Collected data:

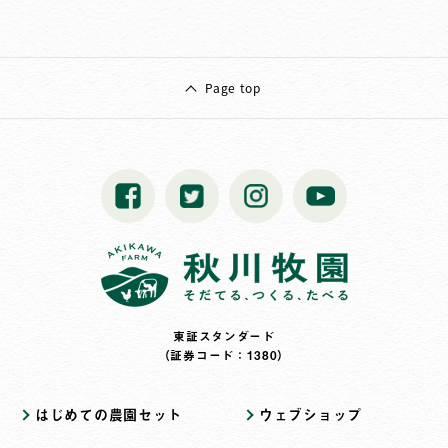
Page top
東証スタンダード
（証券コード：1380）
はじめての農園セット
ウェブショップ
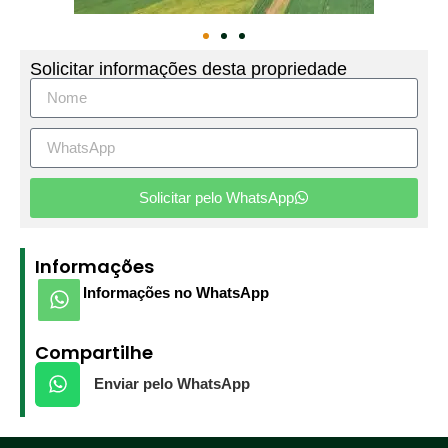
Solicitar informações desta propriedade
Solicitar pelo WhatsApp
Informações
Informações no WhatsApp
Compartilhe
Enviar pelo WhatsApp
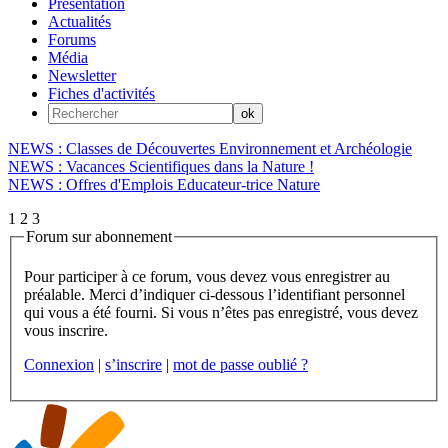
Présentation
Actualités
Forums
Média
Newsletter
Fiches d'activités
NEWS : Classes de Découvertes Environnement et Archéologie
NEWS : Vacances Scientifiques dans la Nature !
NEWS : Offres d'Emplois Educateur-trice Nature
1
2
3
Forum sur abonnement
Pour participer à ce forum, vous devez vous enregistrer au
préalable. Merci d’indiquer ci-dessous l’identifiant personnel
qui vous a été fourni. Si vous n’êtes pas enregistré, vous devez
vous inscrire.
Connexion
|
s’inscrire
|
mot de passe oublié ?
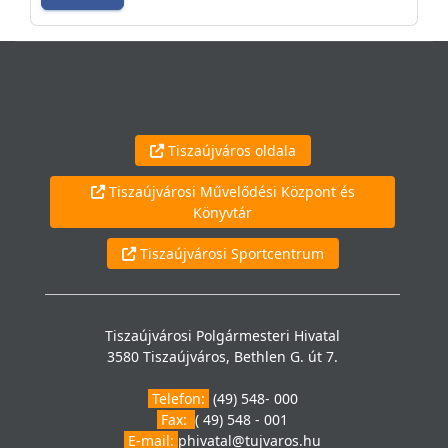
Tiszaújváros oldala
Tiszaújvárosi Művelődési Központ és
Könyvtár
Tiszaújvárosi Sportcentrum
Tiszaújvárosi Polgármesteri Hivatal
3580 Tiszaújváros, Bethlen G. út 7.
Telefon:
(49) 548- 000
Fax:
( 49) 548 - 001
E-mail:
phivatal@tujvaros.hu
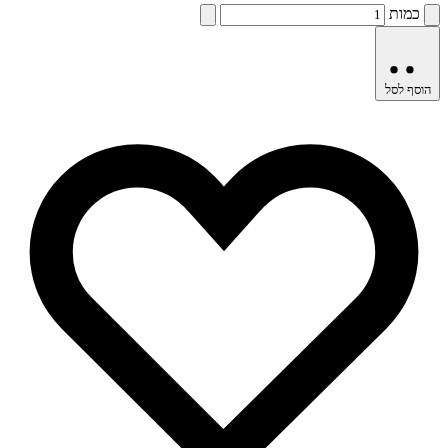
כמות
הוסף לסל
...
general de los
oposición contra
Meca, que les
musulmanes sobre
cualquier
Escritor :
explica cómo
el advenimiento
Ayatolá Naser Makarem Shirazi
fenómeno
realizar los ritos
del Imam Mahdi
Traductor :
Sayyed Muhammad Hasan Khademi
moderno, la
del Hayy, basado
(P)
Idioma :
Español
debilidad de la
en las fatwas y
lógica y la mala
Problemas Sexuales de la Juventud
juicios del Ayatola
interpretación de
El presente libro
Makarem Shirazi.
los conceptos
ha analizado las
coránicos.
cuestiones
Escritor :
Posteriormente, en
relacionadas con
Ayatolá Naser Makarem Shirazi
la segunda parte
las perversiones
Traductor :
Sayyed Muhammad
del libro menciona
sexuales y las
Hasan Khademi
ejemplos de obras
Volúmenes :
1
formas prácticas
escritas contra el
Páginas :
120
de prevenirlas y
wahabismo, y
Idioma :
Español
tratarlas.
* * *
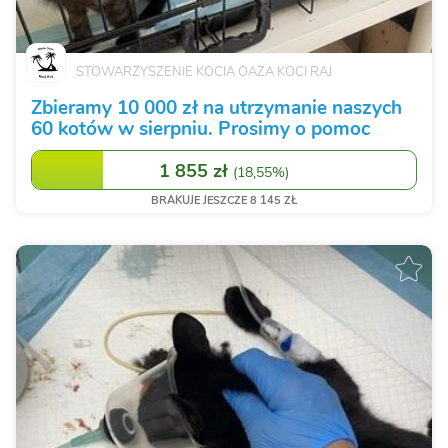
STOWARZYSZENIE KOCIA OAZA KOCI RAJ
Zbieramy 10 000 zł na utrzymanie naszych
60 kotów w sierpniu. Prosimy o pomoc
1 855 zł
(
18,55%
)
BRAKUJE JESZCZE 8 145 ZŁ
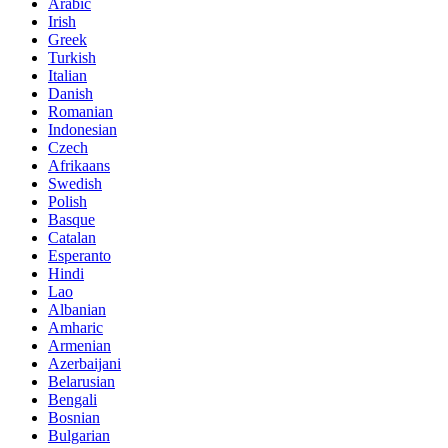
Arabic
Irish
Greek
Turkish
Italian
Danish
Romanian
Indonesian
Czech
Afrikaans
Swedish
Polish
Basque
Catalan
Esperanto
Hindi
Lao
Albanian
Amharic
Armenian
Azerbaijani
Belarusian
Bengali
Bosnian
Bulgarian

**What to produce**
Could you transcribe exactly the entries above, but only the lines from the one with "Enviar pelo WhatsApp" through the one with "Pour participer à", and without pictures?

**Response for this exercise**
Enviar pelo WhatsApp
Présentation
Actualités
Forums
Média
Newsletter
Fiches d'activités
NEWS : Classes de Découvertes Environnement et Archéologie
NEWS : Vacances Scientifiques dans la Nature !
NEWS : Offres d'Emplois Educateur-trice Nature
1
2
3
Forum sur abonnement
Pour participer à ce forum, vous devez vous enregistrer au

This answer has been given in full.